You can also see stats about any numerical column by using dataFrame.describe("column"). e.g.,

scala> train_data.describe("Fare").show()
+-------+------------------+
|summary|              Fare|
+-------+------------------+
|  count|               891|
|   mean|32.204207968574615|
| stddev|49.665534444774124|
|    min|                 0|
|    max|              93.5|
+-------+------------------+

Play around with other columns also till you get an idea on how the data is.

Pre-process


Fill missing values

On analyzing the data, you can see a few irregularities in it. For example there are few missing values in column Age. Similarly there are null/missing values in Cabin, Fare and Embarked. There are several techniques for filling in the missing values. You can

  • Ignore/drop the rows having missing values. This can be done in spark by calling
var train_na_removed = train_data.na.drop()
  • If the column is numerical, fill in the missing value with the mean/avg value of the column. We are going to replace the missing values in Age column by using this method.
var avgAge = train_data.select(mean("Age")).first()(0).asInstanceOf[Double]
train_data = train_data.na.fill(avgAge, Seq("Age"))
  • If the column is categorical, fill in with the most occurring category
//Note: we are not using this feature in our model. Below example is shown to explain how to do this in spark
var train_embarked_filled = train_data.na.fill("S", Seq("Embarked"))
  • Build a machine learning model which can predict those missing values.

Discover new features

In many cases, there will be features in your input data that can be used to derive new features which will help in building a better model. This is also called Feature Engineering. For example, if you take a closer look at the column ‘Name’, you can see that the format is FirstName Title. LastName. We could not possibly make any prediction based on the passenger’s name but may be there is some relation between the Title and the passenger’s survival. So, we will extract the title from each name and form a new column/feature. The udf findTitle is used for extracting title from a given string.

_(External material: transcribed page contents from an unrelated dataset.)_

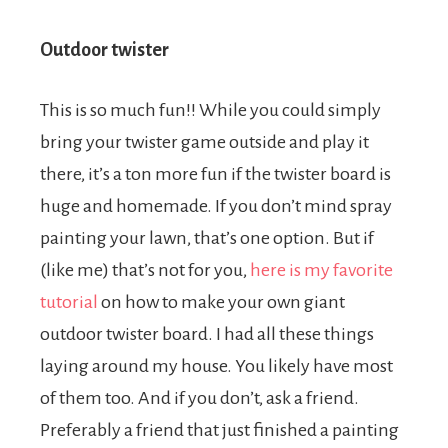
Outdoor twister
This is so much fun!! While you could simply
bring your twister game outside and play it
there, it’s a ton more fun if the twister board is
huge and homemade. If you don’t mind spray
painting your lawn, that’s one option. But if
(like me) that’s not for you,
here is my favorite
tutorial
on how to make your own giant
outdoor twister board. I had all these things
laying around my house. You likely have most
of them too. And if you don’t, ask a friend.
Preferably a friend that just finished a painting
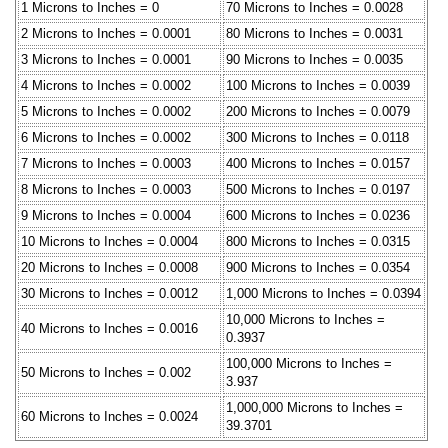
1 Microns to Inches = 0
70 Microns to Inches = 0.0028
2 Microns to Inches = 0.0001
80 Microns to Inches = 0.0031
3 Microns to Inches = 0.0001
90 Microns to Inches = 0.0035
4 Microns to Inches = 0.0002
100 Microns to Inches = 0.0039
5 Microns to Inches = 0.0002
200 Microns to Inches = 0.0079
6 Microns to Inches = 0.0002
300 Microns to Inches = 0.0118
7 Microns to Inches = 0.0003
400 Microns to Inches = 0.0157
8 Microns to Inches = 0.0003
500 Microns to Inches = 0.0197
9 Microns to Inches = 0.0004
600 Microns to Inches = 0.0236
10 Microns to Inches = 0.0004
800 Microns to Inches = 0.0315
20 Microns to Inches = 0.0008
900 Microns to Inches = 0.0354
30 Microns to Inches = 0.0012
1,000 Microns to Inches = 0.0394
10,000 Microns to Inches =
40 Microns to Inches = 0.0016
0.3937
100,000 Microns to Inches =
50 Microns to Inches = 0.002
3.937
1,000,000 Microns to Inches =
60 Microns to Inches = 0.0024
39.3701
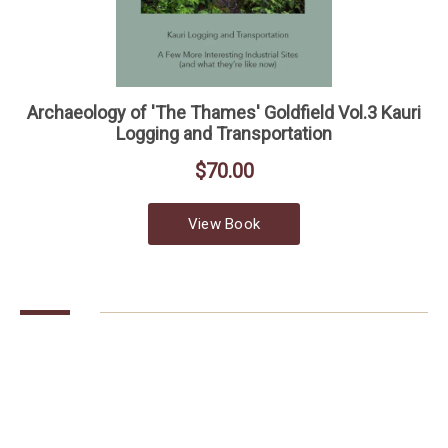
COLLECTIONS

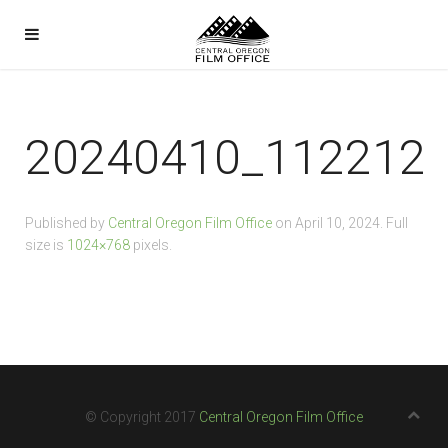
20240410_112212
Published by
Central Oregon Film Office
on
April 10, 2024
. Full
size is
1024×768
pixels.
© Copyright 2017
Central Oregon Film Office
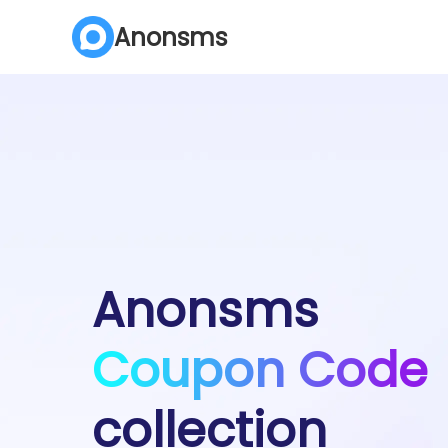
Anonsms
Anonsms
Coupon Code
collection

val findTitle = sqlContext.udf.register("findTitle", (name: String) => {
      val pattern = "(Dr|Mrs?|Ms|Miss|Master|Rev|Capt|Mlle|Col|Major|Sir|Lady|Mme|Don)\\.".r
      val matchedStr = pattern.findFirstIn(name)  
      var title = matchedStr match {
        case Some(s) => matchedStr.getOrElse("Other.")
        case None => "Other."
      }
      if (title.equals("Don.") || title.equals("Major.") || title.equals("Capt."))
        title = "Sir."
      if (title.equals("Mlle.") || title.equals("Mme."))
          title = "Miss."
      title 
    })

DataFrame provides a method withColumn which can be used for adding/replacing an existing column. It takes two parameters - the name of the new column and a Column of the current DataFrame. i.e., if you call

var temp  = train_data.withColumn("test",train_data("PassengerId"))
//^will create a new column named test with same values as in the column PassengerId.
//we can also modify the value of the new column. e.g.,
temp = train_data.withColumn("test",train_data("PassengerId")-1)
temp.select("PassengerId","test").show(3)
+-----------+----+
|PassengerId|test|
+-----------+----+
|          1|   0|
|          2|   1|
|          3|   2|
+-----------+----+

We will now apply the function findTitle on the Name column to extract title and create a new column - Title.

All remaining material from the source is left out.